Initial designs for the envisioned Arts Park LA show the museum being housed in a modern, wing-shaped building. A private group called the Cultural Foundation has been trying for more than a decade to build the 60-acre complex along the basin’s northern edge and has been hoping to include a museum site along with workshops, galleries and theaters.
“The facility in Burbank is 12,500 square feet and we’re talking, in Arts Park, about 20,000 square feet,” said Ross Hopkins, the foundation’s acting executive director.
The Burbank satellite, a first for the museum, will be located in the Media City Center and will include artifacts from the county’s gem and textile collections and life-size replicas of dinosaurs.
“Burbank is an entirely separate issue,” said Mary Ann Dunn, a museum spokeswoman. “It does not affect Arts Park.”

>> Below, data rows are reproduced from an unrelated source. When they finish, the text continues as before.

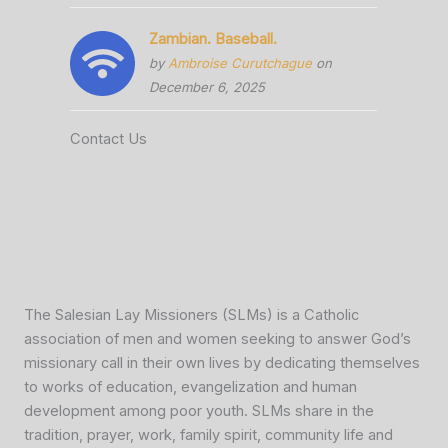
Zambian. Baseball.
by
Ambroise Curutchague
on
December 6, 2025
Contact Us
The Salesian Lay Missioners (SLMs) is a Catholic
association of men and women seeking to answer God’s
missionary call in their own lives by dedicating themselves
to works of education, evangelization and human
development among poor youth. SLMs share in the
tradition, prayer, work, family spirit, community life and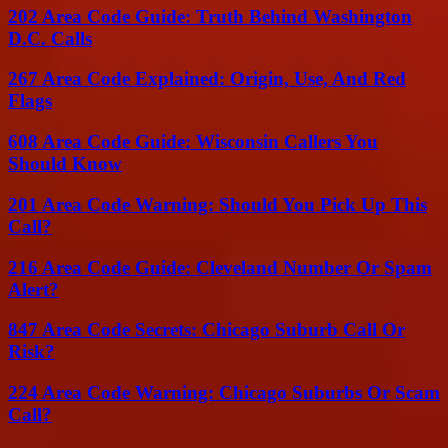
202 Area Code Guide: Truth Behind Washington
D.C. Calls
267 Area Code Explained: Origin, Use, And Red
Flags
608 Area Code Guide: Wisconsin Callers You
Should Know
201 Area Code Warning: Should You Pick Up This
Call?
216 Area Code Guide: Cleveland Number Or Spam
Alert?
847 Area Code Secrets: Chicago Suburb Call Or
Risk?
224 Area Code Warning: Chicago Suburbs Or Scam
Call?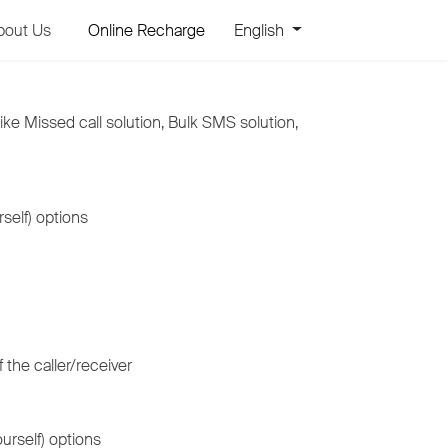
bout Us
Online Recharge
English
ike Missed call solution, Bulk SMS solution,
self) options
 the caller/receiver
urself) options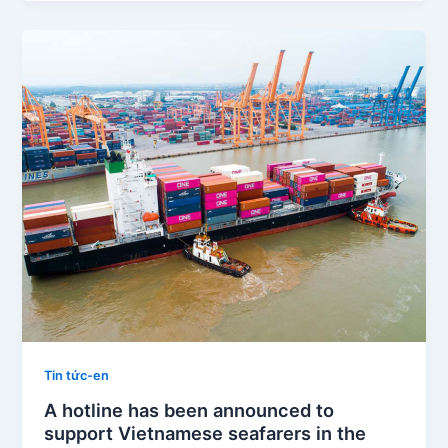
Tin tức-en
A hotline has been announced to
support Vietnamese seafarers in the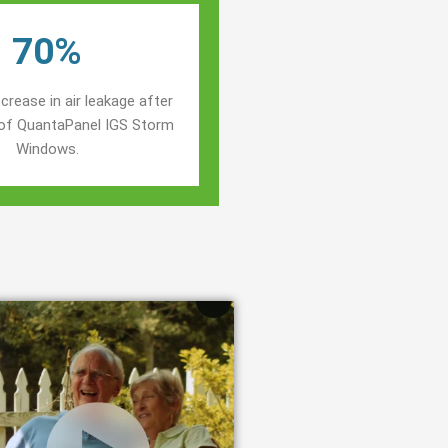
70%
crease in air leakage after
n of QuantaPanel IGS Storm
Windows.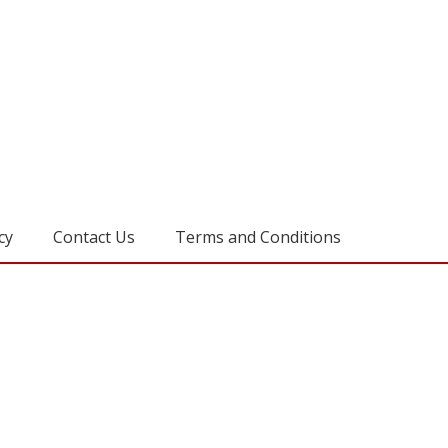
cy
Contact Us
Terms and Conditions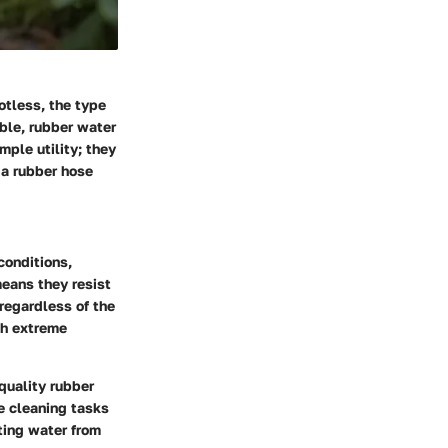
otless, the type
able,
rubber water
mple utility; they
 a rubber hose
conditions,
eans they resist
regardless of the
ith extreme
quality rubber
e cleaning tasks
ting water from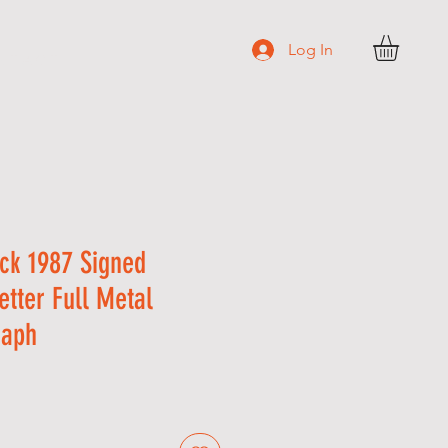
Log In
N T A C T
ick 1987 Signed
etter Full Metal
raph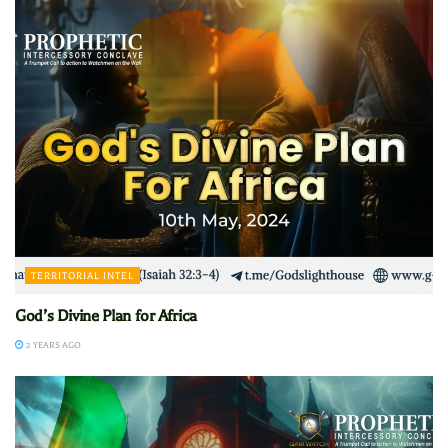
TERRITORIAL INTEL
God’s Divine Plan for Africa
2 YEARS AGO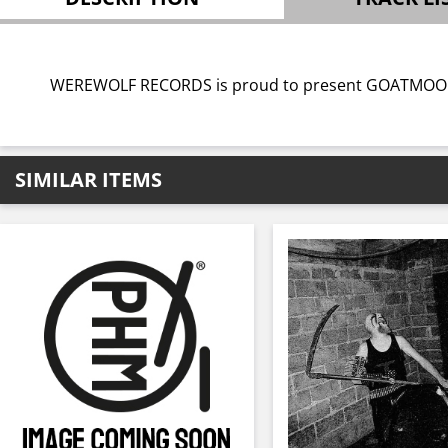
WEREWOLF RECORDS is proud to present GOATMOON’s 
SIMILAR ITEMS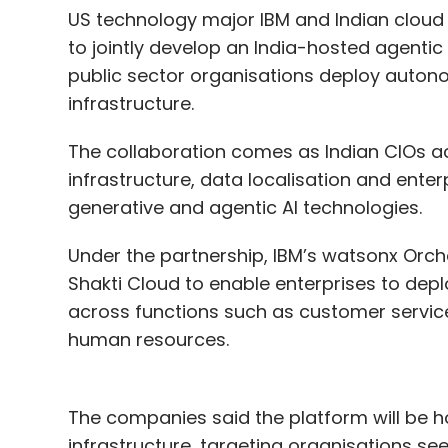
US technology major IBM and Indian cloud 
to jointly develop an India-hosted agentic
public sector organisations deploy auton
infrastructure.
The collaboration comes as Indian CIOs ac
infrastructure, data localisation and ente
generative and agentic AI technologies.
Under the partnership, IBM’s watsonx Orche
Shakti Cloud to enable enterprises to dep
across functions such as customer service
human resources.
The companies said the platform will be h
infrastructure, targeting organisations se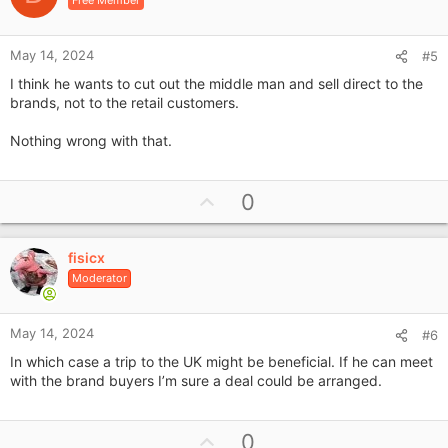
t
e
May 14, 2024
#5
I think he wants to cut out the middle man and sell direct to the
brands, not to the retail customers.
Nothing wrong with that.
U
0
p
v
fisicx
o
Moderator
t
e
May 14, 2024
#6
In which case a trip to the UK might be beneficial. If he can meet
with the brand buyers I’m sure a deal could be arranged.
U
0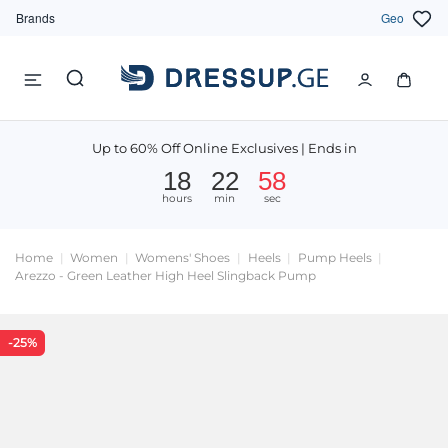
Brands
Geo
Up to 60% Off Online Exclusives | Ends in
18
22
58
hours
min
sec
Home
Women
Womens' Shoes
Heels
Pump Heels
Arezzo - Green Leather High Heel Slingback Pump
-25%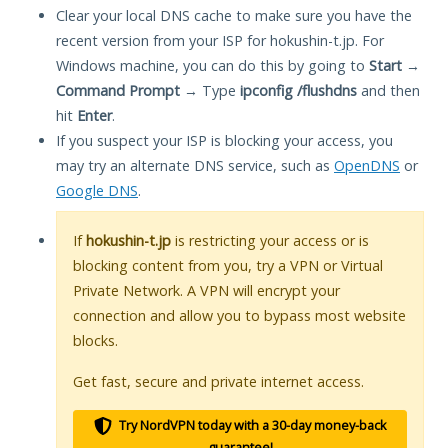
Clear your local DNS cache to make sure you have the
recent version from your ISP for hokushin-t.jp. For
Windows machine, you can do this by going to
Start
→
Command Prompt
→ Type
ipconfig /flushdns
and then
hit
Enter
.
If you suspect your ISP is blocking your access, you
may try an alternate DNS service, such as
OpenDNS
or
Google DNS
.
If
hokushin-t.jp
is restricting your access or is
blocking content from you, try a VPN or Virtual
Private Network. A VPN will encrypt your
connection and allow you to bypass most website
blocks.
Get fast, secure and private internet access.
Try NordVPN today with a 30-day money-back
guarantee!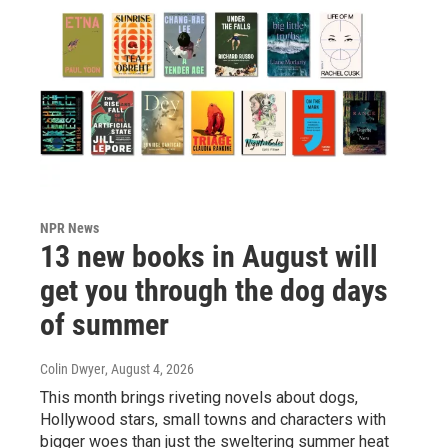
NPR News
13 new books in August will
get you through the dog days
of summer
Colin Dwyer
, August 4, 2026
This month brings riveting novels about dogs,
Hollywood stars, small towns and characters with
bigger woes than just the sweltering summer heat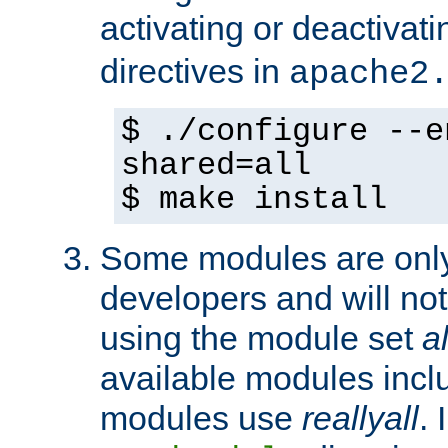
activating or deactivat
directives in
apache2
$ ./configure --e
shared=all
$ make install
Some modules are only 
developers and will no
using the module set
al
available modules incl
modules use
reallyall
. 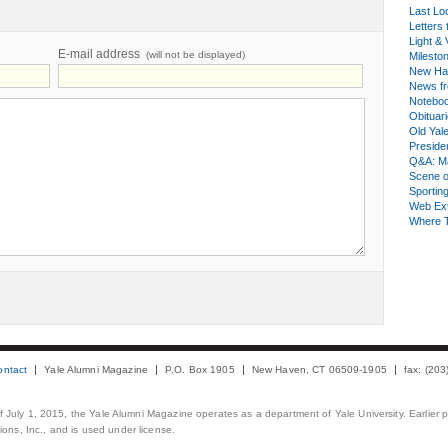
Last Lo
Letters 
Light & 
E-mail address
(will not be displayed)
Milesto
New Ha
News fr
Notebo
Obituar
Old Yal
Presiden
Q&A: Ma
Scene 
Sporting
Web Ex
Where 
ontact
Yale Alumni Magazine
P.O. Box 1905
New Haven, CT 06509-1905
fax: (20
 of July 1, 2015, the Yale Alumni Magazine operates as a department of Yale University. Earlier 
ons, Inc., and is used under license.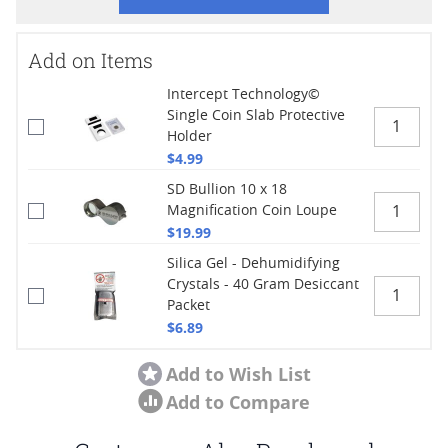
Add on Items
Intercept Technology©
Single Coin Slab Protective
Holder
$4.99
SD Bullion 10 x 18
Magnification Coin Loupe
$19.99
Silica Gel - Dehumidifying
Crystals - 40 Gram Desiccant
Packet
$6.89
Add to Wish List
Add to Compare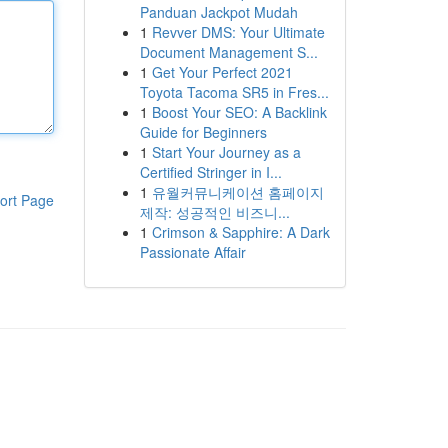
Panduan Jackpot Mudah
1
Revver DMS: Your Ultimate
Document Management S...
1
Get Your Perfect 2021
Toyota Tacoma SR5 in Fres...
1
Boost Your SEO: A Backlink
Guide for Beginners
1
Start Your Journey as a
Certified Stringer in I...
1
유월커뮤니케이션 홈페이지
ort Page
제작: 성공적인 비즈니...
1
Crimson & Sapphire: A Dark
Passionate Affair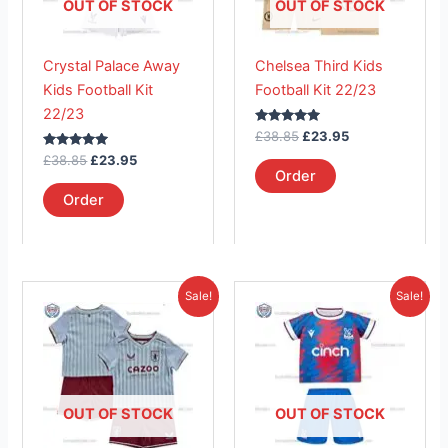
The
The
OUT OF STOCK
OUT OF STOCK
options
options
may
may
Crystal Palace Away
Chelsea Third Kids
be
be
Kids Football Kit
Football Kit 22/23
chosen
chosen
22/23
on
on
Rated
£
38.85
£
23.95
the
the
5.00
Rated
out of 5
£
38.85
£
23.95
product
product
5.00
Order
out of 5
page
page
Order
Original
Current
Original
Current
This
This
Sale!
Sale!
price
price
price
price
product
product
was:
is:
was:
is:
£38.85.
has
£23.95.
£38.85.
has
£26.95.
multiple
multiple
variants.
variants.
The
The
OUT OF STOCK
OUT OF STOCK
options
options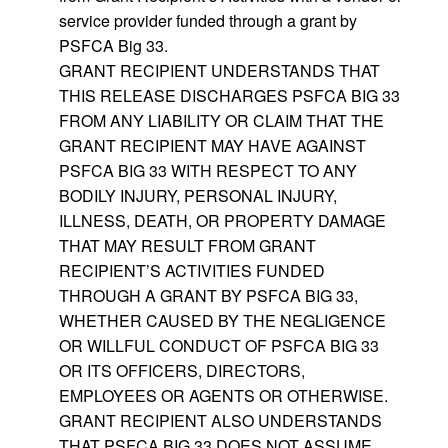
service provider funded through a grant by
PSFCA Big 33.
GRANT RECIPIENT UNDERSTANDS THAT
THIS RELEASE DISCHARGES PSFCA BIG 33
FROM ANY LIABILITY OR CLAIM THAT THE
GRANT RECIPIENT MAY HAVE AGAINST
PSFCA BIG 33 WITH RESPECT TO ANY
BODILY INJURY, PERSONAL INJURY,
ILLNESS, DEATH, OR PROPERTY DAMAGE
THAT MAY RESULT FROM GRANT
RECIPIENT’S ACTIVITIES FUNDED
THROUGH A GRANT BY PSFCA BIG 33,
WHETHER CAUSED BY THE NEGLIGENCE
OR WILLFUL CONDUCT OF PSFCA BIG 33
OR ITS OFFICERS, DIRECTORS,
EMPLOYEES OR AGENTS OR OTHERWISE.
GRANT RECIPIENT ALSO UNDERSTANDS
THAT PSFCA BIG 33 DOES NOT ASSUME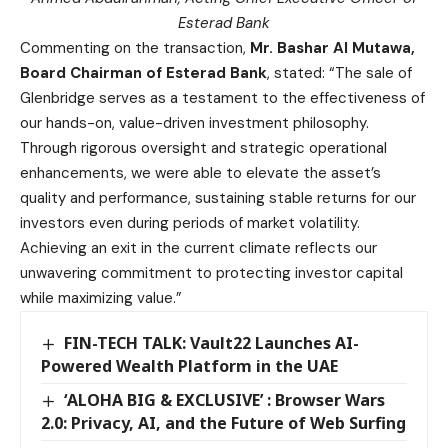
Esterad Bank
Commenting on the transaction,
Mr. Bashar Al Mutawa,
Board Chairman of Esterad Bank
, stated: “The sale of
Glenbridge serves as a testament to the effectiveness of
our hands-on, value-driven investment philosophy.
Through rigorous oversight and strategic operational
enhancements, we were able to elevate the asset’s
quality and performance, sustaining stable returns for our
investors even during periods of market volatility.
Achieving an exit in the current climate reflects our
unwavering commitment to protecting investor capital
while maximizing value.”
FIN-TECH TALK: Vault22 Launches AI-
Powered Wealth Platform in the UAE
‘ALOHA BIG & EXCLUSIVE’ : Browser Wars
2.0: Privacy, AI, and the Future of Web Surfing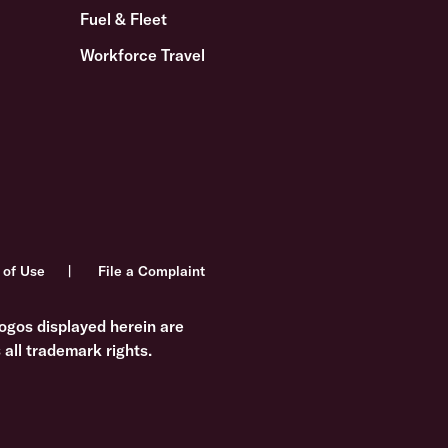
Fuel & Fleet
Workforce Travel
 of Use
File a Complaint
ogos displayed herein are
all trademark rights.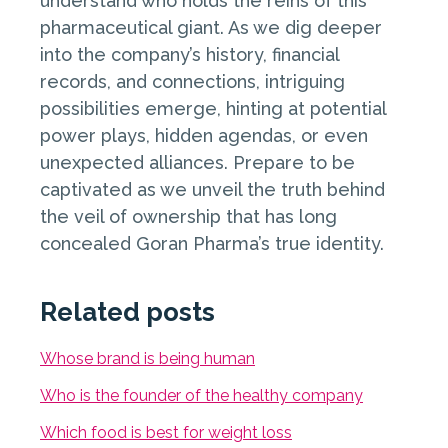
understand who holds the reins of this
pharmaceutical giant. As we dig deeper
into the company’s history, financial
records, and connections, intriguing
possibilities emerge, hinting at potential
power plays, hidden agendas, or even
unexpected alliances. Prepare to be
captivated as we unveil the truth behind
the veil of ownership that has long
concealed Goran Pharma’s true identity.
Related posts
Whose brand is being human
Who is the founder of the healthy company
Which food is best for weight loss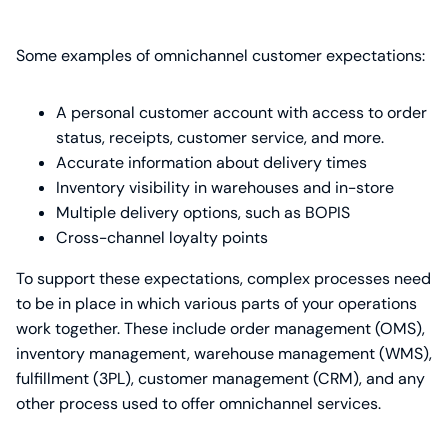
Some examples of omnichannel customer expectations:
A personal customer account with access to order
status, receipts, customer service, and more.
Accurate information about delivery times
Inventory visibility in warehouses and in-store
Multiple delivery options, such as BOPIS
Cross-channel loyalty points
To support these expectations, complex processes need
to be in place in which various parts of your operations
work together. These include order management (OMS),
inventory management, warehouse management (WMS),
fulfillment (3PL), customer management (CRM), and any
other process used to offer omnichannel services.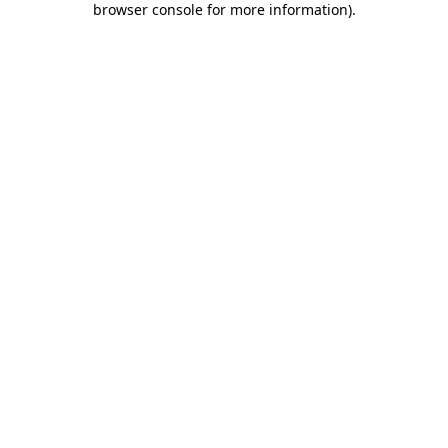
browser console for more information)
.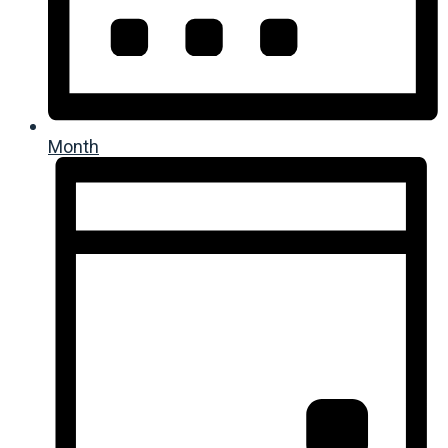
Month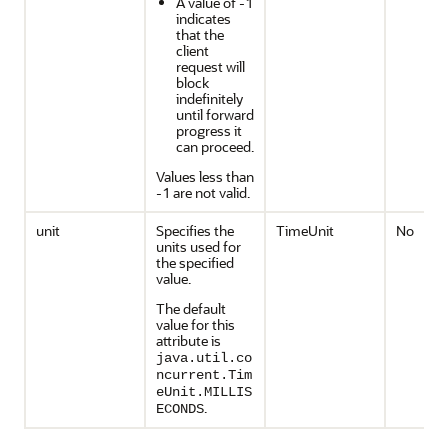
A value of -1
indicates
that the
client
request will
block
indefinitely
until forward
progress it
can proceed.
Values less than
-1 are not valid.
unit
Specifies the
TimeUnit
No
units used for
the specified
value.
The default
value for this
attribute is
java.util.co
ncurrent.Tim
eUnit.MILLIS
.
ECONDS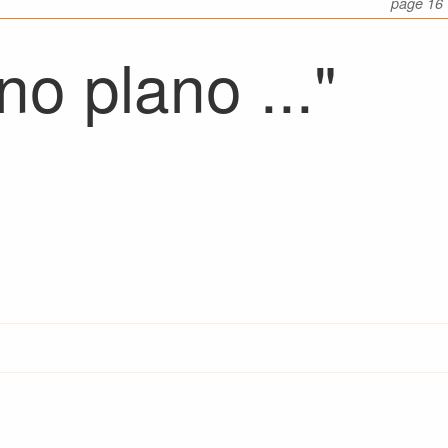
page 16
o plano ..."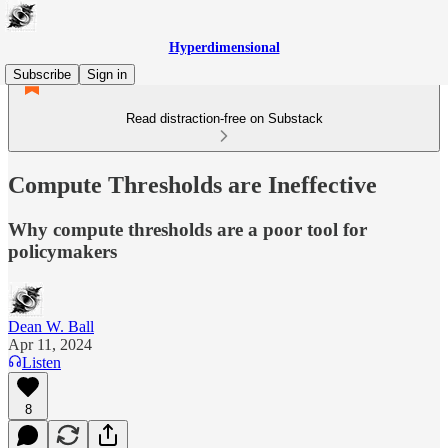
Hyperdimensional
Subscribe
Sign in
Read distraction-free on Substack
Compute Thresholds are Ineffective
Why compute thresholds are a poor tool for
policymakers
Dean W. Ball
Apr 11, 2024
Listen
8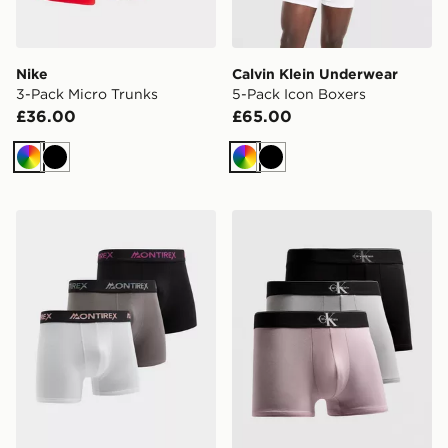
Nike
Calvin Klein Underwear
3-Pack Micro Trunks
5-Pack Icon Boxers
£36.00
£65.00
Multi
Black
Multi
Black
MONTIREX 3-Pack Trail Boxers
Calvin Klein Underwear 3-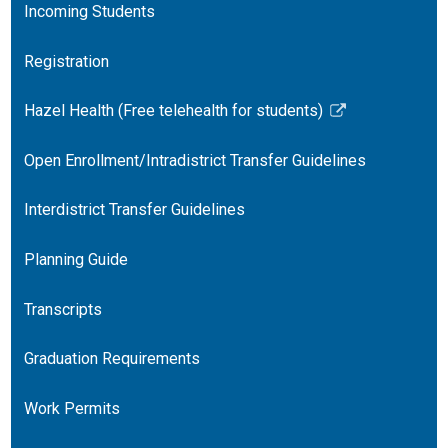
Incoming Students
Registration
Hazel Health (Free telehealth for students)
Link
opens
Open Enrollment/Intradistrict Transfer Guidelines
in
a
Interdistrict Transfer Guidelines
new
window
Planning Guide
Transcripts
Graduation Requirements
Work Permits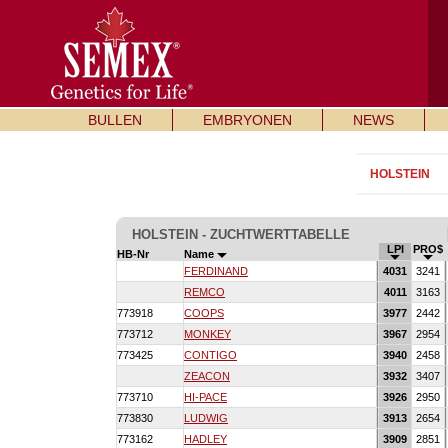
BULLEN
EMBRYONEN
NEWS
HOLSTEIN
HOLSTEIN - ZUCHTWERTTABELLE
LPI
PRO$
HB-Nr
Name
FERDINAND
4031
3241
REMCO
4011
3163
773918
COOPS
3977
2442
773712
MONKEY
3967
2954
773425
CONTIGO
3940
2458
ZEACON
3932
3407
773710
HI-PACE
3926
2950
773830
LUDWIG
3913
2654
773162
HADLEY
3909
2851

But standing between Arts Park and a satellite facility are both money and government approval.
The foundation has yet to show that it has raised the money needed to build its multimillion-dollar complex. And before any such construction can begin, the Woodland Hills group must hammer out environmental reports that are acceptable to both the U.S. Army Corps of Engineers and the city of Los Angeles, which control the flood plain.
The approval process was slowed by recent flooding, which caused the Corps of Engineers to re-evaluate proposed construction in the basin, Hopkins said. He estimated that revised drafts of the environmental reports would be presented at public hearings in early July.
Museum officials are taking a wait-and-see attitude.
“A lot depends on what happens as a result of the environmental impact report,” Dunn said. “After all the reports are done, we would have to carefully consider” the project.
Jane Boeckmann, one of the Cultural Foundation’s principal members, is also on the museum’s board of governors.